On le retrouve dans les sacs destinés aux fruits et légumes, certaines bouteilles de soda ou pots de yaourts : le bioplastique. Produits à partir de végétaux – on parle alors de plastiques biosourcés – ou simplement « biodégradables », les bioplastiques représentaient, en 2018, moins de 1 % des 335 millions de tonnes de plastique produites dans le monde(1) . Mais là encore, tout n’est pas vert.
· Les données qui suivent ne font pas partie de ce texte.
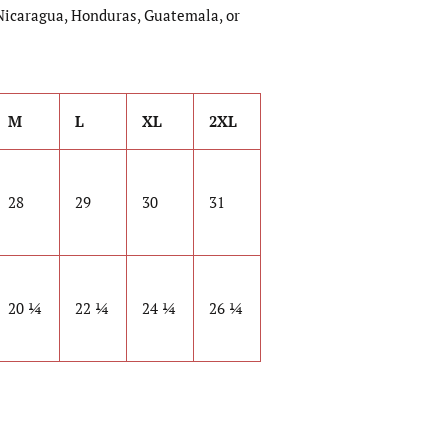
Nicaragua, Honduras, Guatemala, or
M
L
XL
2XL
28
29
30
31
20 ¼
22 ¼
24 ¼
26 ¼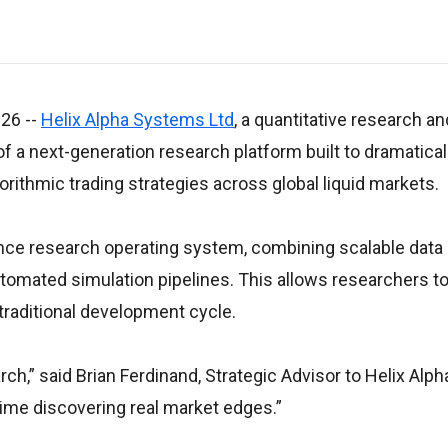
026
--
Helix Alpha Systems Ltd
, a quantitative research 
 a next-generation research platform built to dramatical
orithmic trading strategies across global liquid markets.
nce research operating system, combining scalable data
automated simulation pipelines. This allows researchers 
 traditional development cycle.
h,” said Brian Ferdinand, Strategic Advisor to Helix Alpha.
ime discovering real market edges.”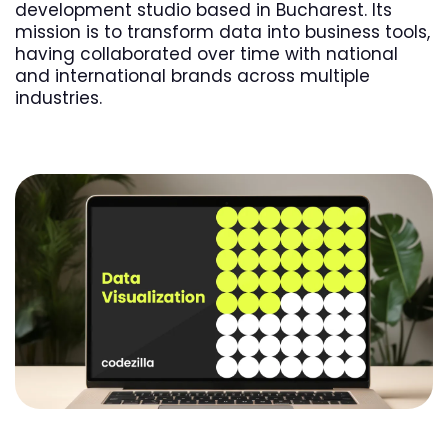
development studio based in Bucharest. Its
mission is to transform data into business tools,
having collaborated over time with national
and international brands across multiple
industries.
Comme pour les biocarburants, les végétaux cultivés pour fabriquer le plastique entrent parfois en concurrence avec l’alimentation. Aussi, la « biodégradabilité » de ces plastiques dépend largement des conditions auxquelles ils sont exposés : la température notamment, mais aussi les micro-organismes présents dans le milieu. Ainsi en 2018, 57 % des bioplastiques n’étaient pas biodégradables. Pire encore, ne disposant pas de filière de recyclage adaptée, ces déchets sont in fine eux aussi incinérés, comme le plastique traditionnel… Faut-il encore rappeler que le meilleur déchet reste celui que l’on ne produit pas ?

Agriculture : Changement de cultures

Largement mécanisée et industrialisée, l’agriculture fait partie des secteurs ayant le plus profité du déploiement des énergies fossiles. Ils lui servent non seulement à alimenter ses moteurs, mais également à la production d’engrais et de pesticides, dont l’agriculture « moderne » et intensive est particulièrement dépendante. Alors quelles alternatives s’offrent à elle ? Pour Charles Hervé-Gruyer, co-créateur de la ferme biologique du Bec Hellouin, le choix est simple : « Soit on attend qu’il n’y ait plus de pétrole, soit on fait le choix, aujourd’hui, de s’en passer ».

En effet, si quelques expérimentations existent bien autour du tracteur électrique ou à hydrogène, elles restent très minoritaires et peu accessibles en raison de leurs coûts, et de leurs besoins technologiques. Seules solutions : l’agroécologie, la permaculture et… le retour aux champs (voir page 76). D’ailleurs, « il y a beaucoup de métiers dans l’agriculture qui peuvent se passer facilement du pétrole », reprend Charles Hervé-Gruyer. Le maraîchage notamment, qu’il expérimente sur sa ferme du Bec Hellouin, mais aussi l’arboriculture, l’apiculture, le petit élevage. Car ces différentes facettes de l’agriculture ne sont encore que peu mécanisées. « En revanche, pour la production de céréales et l’élevage de bovins, se passer de pétrole va être une véritable révolution culturelle », complète-t-il. Mais il n’est pas question pour autant d’un retour en arrière : « nos connaissances scientifiques de l’agriculture et de la nature, associées à des techniques plus développées, permettent d’obtenir une productivité suffisante, tout en protégeant et en restaurant la nature », atteste le maraîcher. Moins de fonciers, moins d’équipements, moins de dépendances aux intrants extérieurs… ces méthodes permettent non seulement de se passer des moteurs et des pesticides, mais réduisent également la dépendance de l’agriculteur au système, tout en lui permettant de travailler dans les champs plutôt que derrière un ordinateur. « Et ça, pour un amoureux de la terre et des animaux, ça n’a pas de valeurs ! », conclut Charles Hervé-Gruyer.